Let us say that such a problem has a minimax characterization, if there is another polynomial-time computable function $g$, such that $$\max_x f(x) = \min_y g(y)$$ holds. Here $x$ runs over all $n$-bit strings, and $y$ runs over all $m$-bit strings; $n$ and $m$ may be different, but they are polynomially related.

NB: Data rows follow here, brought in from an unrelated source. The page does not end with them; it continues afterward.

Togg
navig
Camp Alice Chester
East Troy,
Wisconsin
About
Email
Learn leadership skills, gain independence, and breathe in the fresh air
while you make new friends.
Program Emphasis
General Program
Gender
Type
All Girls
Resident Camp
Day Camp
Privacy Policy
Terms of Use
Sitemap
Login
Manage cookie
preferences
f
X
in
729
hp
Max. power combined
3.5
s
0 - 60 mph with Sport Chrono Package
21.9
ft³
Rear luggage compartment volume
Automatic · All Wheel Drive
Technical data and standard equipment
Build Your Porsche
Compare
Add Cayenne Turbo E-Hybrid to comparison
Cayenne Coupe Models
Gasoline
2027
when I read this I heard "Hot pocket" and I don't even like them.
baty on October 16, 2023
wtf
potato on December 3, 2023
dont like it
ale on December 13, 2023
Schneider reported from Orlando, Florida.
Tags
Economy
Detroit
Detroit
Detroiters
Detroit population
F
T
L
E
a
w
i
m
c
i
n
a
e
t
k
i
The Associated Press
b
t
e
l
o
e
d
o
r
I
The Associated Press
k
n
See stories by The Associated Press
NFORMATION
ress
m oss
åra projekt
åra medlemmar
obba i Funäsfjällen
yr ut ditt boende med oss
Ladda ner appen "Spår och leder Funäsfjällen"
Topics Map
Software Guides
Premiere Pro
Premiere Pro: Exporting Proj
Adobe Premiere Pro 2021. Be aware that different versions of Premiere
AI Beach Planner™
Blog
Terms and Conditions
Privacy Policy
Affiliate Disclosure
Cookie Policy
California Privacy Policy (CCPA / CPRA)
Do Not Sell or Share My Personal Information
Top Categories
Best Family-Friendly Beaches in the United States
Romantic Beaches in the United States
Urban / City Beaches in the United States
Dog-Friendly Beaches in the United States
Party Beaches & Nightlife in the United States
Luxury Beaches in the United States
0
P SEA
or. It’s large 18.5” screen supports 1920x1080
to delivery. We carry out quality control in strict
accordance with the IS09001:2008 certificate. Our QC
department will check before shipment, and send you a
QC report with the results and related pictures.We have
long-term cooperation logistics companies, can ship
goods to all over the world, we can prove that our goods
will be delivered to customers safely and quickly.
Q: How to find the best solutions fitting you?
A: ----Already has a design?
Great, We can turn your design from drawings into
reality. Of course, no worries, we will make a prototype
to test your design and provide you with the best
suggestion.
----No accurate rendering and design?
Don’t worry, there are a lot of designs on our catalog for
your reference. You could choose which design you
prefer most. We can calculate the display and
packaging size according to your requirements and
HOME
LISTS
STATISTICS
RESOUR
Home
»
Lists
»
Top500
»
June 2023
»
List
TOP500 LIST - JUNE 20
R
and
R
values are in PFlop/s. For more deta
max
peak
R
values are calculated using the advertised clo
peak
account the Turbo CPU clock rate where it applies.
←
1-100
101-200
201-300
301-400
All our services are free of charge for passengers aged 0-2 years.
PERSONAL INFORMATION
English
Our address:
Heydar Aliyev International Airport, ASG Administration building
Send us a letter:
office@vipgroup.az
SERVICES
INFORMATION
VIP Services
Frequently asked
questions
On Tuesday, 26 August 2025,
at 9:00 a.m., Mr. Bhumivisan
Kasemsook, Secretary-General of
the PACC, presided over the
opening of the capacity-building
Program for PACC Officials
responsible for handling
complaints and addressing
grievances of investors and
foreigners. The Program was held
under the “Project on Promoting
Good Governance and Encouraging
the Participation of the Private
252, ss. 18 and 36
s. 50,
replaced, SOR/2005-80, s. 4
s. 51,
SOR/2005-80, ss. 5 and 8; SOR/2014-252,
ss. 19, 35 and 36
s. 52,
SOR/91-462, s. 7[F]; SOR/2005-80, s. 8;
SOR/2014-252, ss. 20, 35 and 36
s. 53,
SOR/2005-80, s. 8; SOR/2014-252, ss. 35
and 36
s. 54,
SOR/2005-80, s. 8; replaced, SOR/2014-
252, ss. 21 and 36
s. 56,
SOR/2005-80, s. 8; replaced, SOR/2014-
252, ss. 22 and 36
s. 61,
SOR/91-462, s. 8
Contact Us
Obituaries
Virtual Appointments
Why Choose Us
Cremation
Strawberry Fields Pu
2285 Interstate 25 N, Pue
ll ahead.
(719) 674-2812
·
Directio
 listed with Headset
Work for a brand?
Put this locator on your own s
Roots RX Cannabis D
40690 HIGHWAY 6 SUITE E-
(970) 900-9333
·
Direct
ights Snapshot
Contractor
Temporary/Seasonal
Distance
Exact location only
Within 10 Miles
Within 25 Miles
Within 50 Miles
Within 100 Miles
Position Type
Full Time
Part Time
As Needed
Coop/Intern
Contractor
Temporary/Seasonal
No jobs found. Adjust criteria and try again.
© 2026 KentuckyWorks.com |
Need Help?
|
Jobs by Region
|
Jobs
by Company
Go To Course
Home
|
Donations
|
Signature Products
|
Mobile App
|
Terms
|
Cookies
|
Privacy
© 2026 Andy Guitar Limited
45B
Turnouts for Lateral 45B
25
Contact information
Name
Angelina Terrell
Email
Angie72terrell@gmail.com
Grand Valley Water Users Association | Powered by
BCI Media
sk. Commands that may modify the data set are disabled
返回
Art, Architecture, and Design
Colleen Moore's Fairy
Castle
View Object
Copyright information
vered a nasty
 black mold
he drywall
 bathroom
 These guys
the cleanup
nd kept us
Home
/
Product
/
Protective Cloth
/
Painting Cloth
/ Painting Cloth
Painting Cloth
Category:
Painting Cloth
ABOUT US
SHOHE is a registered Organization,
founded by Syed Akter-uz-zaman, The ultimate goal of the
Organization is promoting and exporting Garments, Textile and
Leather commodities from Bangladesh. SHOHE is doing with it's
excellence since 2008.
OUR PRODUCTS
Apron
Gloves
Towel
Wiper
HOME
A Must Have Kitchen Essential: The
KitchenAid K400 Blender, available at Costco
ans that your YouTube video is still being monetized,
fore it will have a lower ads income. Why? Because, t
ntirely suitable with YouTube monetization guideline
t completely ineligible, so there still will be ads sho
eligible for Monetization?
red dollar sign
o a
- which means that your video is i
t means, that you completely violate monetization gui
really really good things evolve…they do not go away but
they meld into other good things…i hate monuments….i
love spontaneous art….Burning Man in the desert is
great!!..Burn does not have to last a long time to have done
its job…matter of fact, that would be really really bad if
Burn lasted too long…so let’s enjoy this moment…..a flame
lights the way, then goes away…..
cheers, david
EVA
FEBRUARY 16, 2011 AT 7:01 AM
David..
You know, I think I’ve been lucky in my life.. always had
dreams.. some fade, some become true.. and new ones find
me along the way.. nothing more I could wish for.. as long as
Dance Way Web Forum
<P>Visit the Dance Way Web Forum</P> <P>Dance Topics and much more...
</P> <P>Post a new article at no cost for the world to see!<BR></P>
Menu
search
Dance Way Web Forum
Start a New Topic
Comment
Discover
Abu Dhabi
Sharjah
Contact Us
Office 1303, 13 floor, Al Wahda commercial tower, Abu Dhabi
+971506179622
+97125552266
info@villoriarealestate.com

Numerous natural and important optimization problems have such minimax characterization. A few examples (the theorems on which the characterizations are based shown in parenthesis):
Linear Programming (LP Duality Thm), Maximum Flow (Max Flow Min Cut Thm), Max Bipartite Matching (Konig-Hall Thm), Max Non-Bipartite Matching (Tutte's Thm, Tutte-Berge formula), Max Disjoint Arborescences in directed graph (Edmond's Disjoint Branching Thm), Max Spanning Tree Packing in undirected graph (Tutte's Tree Packing Thm), Min Covering by Forests (Nash-Williams Thm), Max Directed Cut Packing (Lucchesi-Younger Thm), Max 2-Matroid Intersection (Matroid Intersection Thm), Max Disjoint Paths (Menger's Thm), Max Antichain in Partially Ordered Set (Dilworth Thm), and many others.
In all these examples, a polynomial-time algorithm is also available to find the optimum. My question:
Is there any optimization problem with a minimax characterization, for which no polynomial-time algorithm has been found so far?
Note: Linear Programming was in this status for about 30 years!